Сорен так поразился, что даже забыл о главном правиле Академии.
— Почему ты хочешь, чтобы тебя звали по номеру, а не по имени? — поинтересовался он.
— Потому что меня зовут Гортензия! — прошептала неясыть. — Можно подумать, ты был бы в восторге от такого имечка! А теперь — тихо. Запомни — никаких вопросов!
— А если вы будете славными скромными совятками и накрепко усвоите уроки смирения и послушания, то заслужите свою Специальность и получите настоящее имя.
«Мое настоящее имя — Сорен.

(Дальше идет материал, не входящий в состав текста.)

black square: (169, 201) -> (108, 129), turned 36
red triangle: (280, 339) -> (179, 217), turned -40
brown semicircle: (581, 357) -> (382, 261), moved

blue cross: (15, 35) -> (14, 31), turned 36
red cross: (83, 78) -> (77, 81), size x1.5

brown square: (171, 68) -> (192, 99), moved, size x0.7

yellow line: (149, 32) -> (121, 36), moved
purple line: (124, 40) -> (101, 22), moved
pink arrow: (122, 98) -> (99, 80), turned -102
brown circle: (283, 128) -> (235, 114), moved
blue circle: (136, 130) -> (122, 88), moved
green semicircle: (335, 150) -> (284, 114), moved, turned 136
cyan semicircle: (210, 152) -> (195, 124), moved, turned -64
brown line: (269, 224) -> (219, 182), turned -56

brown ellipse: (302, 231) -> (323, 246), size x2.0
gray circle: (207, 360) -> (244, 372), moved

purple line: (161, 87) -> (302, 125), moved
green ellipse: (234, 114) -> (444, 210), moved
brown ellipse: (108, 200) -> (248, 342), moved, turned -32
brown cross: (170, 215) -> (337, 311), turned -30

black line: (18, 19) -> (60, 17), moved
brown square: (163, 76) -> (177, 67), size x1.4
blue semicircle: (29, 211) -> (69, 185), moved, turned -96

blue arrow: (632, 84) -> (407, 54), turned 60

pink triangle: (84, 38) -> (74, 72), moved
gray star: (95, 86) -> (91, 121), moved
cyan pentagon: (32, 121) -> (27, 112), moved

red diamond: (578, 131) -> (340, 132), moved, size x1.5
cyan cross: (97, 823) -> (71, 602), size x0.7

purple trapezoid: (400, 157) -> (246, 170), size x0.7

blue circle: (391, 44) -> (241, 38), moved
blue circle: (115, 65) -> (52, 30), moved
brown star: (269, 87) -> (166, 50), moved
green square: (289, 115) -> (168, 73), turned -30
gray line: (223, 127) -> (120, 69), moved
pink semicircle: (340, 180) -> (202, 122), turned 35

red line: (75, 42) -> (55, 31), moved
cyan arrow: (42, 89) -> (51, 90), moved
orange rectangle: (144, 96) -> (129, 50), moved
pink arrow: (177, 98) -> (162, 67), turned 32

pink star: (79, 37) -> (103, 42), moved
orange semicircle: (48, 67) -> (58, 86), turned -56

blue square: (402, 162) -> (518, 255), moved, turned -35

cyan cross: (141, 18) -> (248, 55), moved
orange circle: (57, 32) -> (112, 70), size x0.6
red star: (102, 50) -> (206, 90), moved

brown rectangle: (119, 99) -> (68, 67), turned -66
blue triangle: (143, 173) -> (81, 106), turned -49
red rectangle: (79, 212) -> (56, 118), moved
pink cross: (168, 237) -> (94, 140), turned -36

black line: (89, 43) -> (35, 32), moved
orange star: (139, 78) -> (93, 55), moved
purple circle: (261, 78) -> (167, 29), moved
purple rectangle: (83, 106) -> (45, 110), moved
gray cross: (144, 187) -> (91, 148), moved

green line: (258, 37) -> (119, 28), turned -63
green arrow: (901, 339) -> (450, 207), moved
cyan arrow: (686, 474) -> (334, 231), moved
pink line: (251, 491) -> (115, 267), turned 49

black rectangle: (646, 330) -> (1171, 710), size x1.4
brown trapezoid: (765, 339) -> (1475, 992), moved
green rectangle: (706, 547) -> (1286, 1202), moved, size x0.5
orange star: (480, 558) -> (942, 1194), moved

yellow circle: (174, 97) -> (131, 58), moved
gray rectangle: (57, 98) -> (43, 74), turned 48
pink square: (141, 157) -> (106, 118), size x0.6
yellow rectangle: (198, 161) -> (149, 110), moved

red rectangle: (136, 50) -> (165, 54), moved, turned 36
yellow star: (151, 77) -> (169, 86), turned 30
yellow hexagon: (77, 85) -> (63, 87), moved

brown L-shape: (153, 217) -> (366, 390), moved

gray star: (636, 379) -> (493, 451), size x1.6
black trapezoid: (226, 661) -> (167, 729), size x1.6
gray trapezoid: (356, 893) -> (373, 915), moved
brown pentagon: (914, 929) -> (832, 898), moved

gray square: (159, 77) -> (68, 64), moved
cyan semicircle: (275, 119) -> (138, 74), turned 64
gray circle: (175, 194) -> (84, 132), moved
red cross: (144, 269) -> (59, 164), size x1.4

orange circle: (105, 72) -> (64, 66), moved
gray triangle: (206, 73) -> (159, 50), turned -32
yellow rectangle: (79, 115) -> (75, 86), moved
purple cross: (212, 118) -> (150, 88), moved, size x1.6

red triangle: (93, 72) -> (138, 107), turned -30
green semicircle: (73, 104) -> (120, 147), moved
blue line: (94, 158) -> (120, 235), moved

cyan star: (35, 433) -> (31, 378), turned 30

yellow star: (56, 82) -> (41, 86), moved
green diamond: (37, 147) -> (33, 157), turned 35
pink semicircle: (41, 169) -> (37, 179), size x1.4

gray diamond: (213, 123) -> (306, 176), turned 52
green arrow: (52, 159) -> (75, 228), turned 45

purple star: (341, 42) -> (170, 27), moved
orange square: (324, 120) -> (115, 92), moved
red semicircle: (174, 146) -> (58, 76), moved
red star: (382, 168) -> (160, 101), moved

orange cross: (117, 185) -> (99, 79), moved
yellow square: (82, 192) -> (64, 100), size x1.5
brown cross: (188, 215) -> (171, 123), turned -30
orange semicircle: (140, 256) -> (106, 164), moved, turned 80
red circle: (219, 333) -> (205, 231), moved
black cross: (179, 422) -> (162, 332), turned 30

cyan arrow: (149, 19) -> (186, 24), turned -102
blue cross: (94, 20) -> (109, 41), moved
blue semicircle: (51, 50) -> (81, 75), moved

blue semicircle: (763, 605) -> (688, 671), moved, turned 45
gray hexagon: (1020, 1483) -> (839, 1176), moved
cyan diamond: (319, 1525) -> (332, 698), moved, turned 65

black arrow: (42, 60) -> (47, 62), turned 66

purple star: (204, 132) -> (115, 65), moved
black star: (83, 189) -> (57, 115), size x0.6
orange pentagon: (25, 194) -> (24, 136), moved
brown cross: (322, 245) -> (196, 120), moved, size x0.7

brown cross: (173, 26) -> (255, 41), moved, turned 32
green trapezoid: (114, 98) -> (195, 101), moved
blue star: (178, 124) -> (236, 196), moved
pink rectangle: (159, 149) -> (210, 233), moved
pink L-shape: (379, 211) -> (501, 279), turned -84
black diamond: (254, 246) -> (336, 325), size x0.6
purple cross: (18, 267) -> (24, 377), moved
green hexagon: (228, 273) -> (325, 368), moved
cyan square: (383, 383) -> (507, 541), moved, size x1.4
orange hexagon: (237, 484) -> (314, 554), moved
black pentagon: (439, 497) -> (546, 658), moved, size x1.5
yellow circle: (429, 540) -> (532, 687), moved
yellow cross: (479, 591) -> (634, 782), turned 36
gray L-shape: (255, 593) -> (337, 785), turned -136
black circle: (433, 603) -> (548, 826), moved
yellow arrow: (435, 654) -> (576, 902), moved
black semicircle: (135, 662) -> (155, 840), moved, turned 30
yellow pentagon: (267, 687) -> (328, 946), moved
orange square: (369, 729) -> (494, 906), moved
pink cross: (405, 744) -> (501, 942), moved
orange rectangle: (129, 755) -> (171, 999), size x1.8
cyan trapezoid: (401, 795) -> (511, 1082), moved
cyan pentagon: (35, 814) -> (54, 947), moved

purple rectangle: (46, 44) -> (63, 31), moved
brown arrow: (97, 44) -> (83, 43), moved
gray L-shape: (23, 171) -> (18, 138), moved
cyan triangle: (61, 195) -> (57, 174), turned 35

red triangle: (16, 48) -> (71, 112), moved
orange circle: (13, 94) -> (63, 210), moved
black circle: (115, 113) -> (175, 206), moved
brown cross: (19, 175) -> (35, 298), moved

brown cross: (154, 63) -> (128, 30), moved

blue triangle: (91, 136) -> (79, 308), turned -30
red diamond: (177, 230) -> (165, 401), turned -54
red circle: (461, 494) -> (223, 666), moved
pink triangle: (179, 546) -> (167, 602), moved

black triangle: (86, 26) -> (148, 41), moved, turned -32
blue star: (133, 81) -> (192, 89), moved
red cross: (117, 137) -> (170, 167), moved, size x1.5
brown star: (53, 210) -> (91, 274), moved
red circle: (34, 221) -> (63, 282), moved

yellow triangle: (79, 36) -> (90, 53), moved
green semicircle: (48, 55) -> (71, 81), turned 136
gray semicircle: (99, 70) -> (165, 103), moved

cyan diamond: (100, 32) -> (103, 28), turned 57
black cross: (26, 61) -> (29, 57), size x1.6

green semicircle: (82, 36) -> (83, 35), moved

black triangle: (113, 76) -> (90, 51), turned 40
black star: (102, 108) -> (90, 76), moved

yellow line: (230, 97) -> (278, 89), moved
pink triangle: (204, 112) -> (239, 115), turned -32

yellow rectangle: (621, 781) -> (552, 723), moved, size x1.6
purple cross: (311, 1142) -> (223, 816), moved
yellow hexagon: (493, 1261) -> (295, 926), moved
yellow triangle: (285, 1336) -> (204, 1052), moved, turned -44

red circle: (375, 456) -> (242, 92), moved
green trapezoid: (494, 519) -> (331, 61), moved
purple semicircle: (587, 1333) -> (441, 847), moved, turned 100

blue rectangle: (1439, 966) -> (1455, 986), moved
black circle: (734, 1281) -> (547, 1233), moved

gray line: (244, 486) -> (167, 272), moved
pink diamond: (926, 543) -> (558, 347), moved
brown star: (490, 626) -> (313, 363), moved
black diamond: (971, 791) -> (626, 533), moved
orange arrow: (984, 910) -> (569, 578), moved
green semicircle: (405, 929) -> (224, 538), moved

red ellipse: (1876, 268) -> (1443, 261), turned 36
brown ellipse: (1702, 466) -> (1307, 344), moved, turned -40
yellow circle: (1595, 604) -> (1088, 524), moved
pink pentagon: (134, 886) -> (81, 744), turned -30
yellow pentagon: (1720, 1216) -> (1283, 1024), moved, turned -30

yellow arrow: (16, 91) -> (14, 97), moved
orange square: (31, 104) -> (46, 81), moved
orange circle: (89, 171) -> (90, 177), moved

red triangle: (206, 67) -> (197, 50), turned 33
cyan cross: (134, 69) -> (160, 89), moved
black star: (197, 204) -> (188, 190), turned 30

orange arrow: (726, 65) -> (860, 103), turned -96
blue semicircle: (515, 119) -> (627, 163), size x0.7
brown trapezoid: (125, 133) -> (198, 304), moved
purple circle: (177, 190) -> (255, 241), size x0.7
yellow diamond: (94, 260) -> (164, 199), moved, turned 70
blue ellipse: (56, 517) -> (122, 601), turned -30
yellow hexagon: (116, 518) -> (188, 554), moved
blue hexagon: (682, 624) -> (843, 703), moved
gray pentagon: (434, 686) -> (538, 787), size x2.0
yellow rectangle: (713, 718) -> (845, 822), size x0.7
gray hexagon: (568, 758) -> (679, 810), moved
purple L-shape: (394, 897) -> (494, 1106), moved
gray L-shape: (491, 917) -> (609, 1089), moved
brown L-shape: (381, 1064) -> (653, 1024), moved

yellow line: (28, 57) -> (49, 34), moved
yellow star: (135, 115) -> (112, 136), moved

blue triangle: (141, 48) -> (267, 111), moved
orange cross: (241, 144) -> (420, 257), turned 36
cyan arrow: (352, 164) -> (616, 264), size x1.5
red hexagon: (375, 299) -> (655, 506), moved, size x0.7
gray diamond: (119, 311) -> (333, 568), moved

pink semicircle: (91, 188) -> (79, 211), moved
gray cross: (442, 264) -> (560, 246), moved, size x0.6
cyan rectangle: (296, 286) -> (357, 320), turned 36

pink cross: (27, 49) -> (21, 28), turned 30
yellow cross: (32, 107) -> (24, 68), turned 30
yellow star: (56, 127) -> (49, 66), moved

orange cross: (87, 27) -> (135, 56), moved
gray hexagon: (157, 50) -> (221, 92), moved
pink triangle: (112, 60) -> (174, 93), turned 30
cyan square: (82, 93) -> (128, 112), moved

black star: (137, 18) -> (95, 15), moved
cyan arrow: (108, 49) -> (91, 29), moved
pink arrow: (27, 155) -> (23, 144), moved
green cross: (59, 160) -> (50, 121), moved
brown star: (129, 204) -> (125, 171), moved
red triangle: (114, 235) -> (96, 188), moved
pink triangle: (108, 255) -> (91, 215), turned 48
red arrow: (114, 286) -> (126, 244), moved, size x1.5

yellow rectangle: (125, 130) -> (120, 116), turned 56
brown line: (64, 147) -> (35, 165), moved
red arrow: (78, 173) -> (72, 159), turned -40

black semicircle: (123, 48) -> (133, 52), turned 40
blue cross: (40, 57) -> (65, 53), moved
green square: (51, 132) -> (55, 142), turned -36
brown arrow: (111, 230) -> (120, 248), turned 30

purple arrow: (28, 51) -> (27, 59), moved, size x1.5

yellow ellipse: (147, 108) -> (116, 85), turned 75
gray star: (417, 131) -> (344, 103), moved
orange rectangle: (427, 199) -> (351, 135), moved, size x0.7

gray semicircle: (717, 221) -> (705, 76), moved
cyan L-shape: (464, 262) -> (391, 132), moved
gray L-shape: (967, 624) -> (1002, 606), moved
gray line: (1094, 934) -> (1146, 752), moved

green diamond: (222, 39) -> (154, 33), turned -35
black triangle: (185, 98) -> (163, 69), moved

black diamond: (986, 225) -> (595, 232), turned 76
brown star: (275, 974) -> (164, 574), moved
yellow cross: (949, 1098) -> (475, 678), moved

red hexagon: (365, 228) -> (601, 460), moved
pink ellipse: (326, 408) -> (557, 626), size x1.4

Его мне дали родители», — мрачно подумал Сорен, чувствуя в желудке протестующую дрожь.
— А теперь, давайте-ка построимся на церемонию Нумерации, и Тетушка побалует вас вкусным угощением.
Всего в группе, куда попал Сорен, было не меньше двадцати совят, причем сам он оказался в середине шеренги. Сорен стоял и смотрел, как белоснежная Тетушка Финни (благодаря Гортензии он уже знал, что их надзирательница — полярная сова) по очереди бросает под ноги каждому совенку по кусочку освежеванной мыши. При этом она говорила:
— Ну вот, твой номер 12-6. Какой славный номерок, миленький!
У тетушки Финни каждый номер был или «славным», или «прекрасным», или «хорошеньким». При этом она заботливо оглядывала каждого малыша, а частенько дружелюбно похлопывала «пронумерованного» крылом по плечу. Из клюва у нее рекой лились шутки и прибаутки.
«Может быть, все не так уж и плохо? — засомневался Сорен. — Хорошо бы Гильфи тоже досталась такая же добрая надзирательница!» Но не успел он об этом подумать, как огромный ушастый сыч — тот самый, что поймал его и назвал дураком — опустился в их отсек и устроился рядом с Финни.
У Сорена тревожно похолодело в желудке, когда сыч, уставившись прямо на него, что-то тихо зашептал на ухо Финни. Тетушка кивнула и тоже посмотрела на Сорена. Они говорили о нем!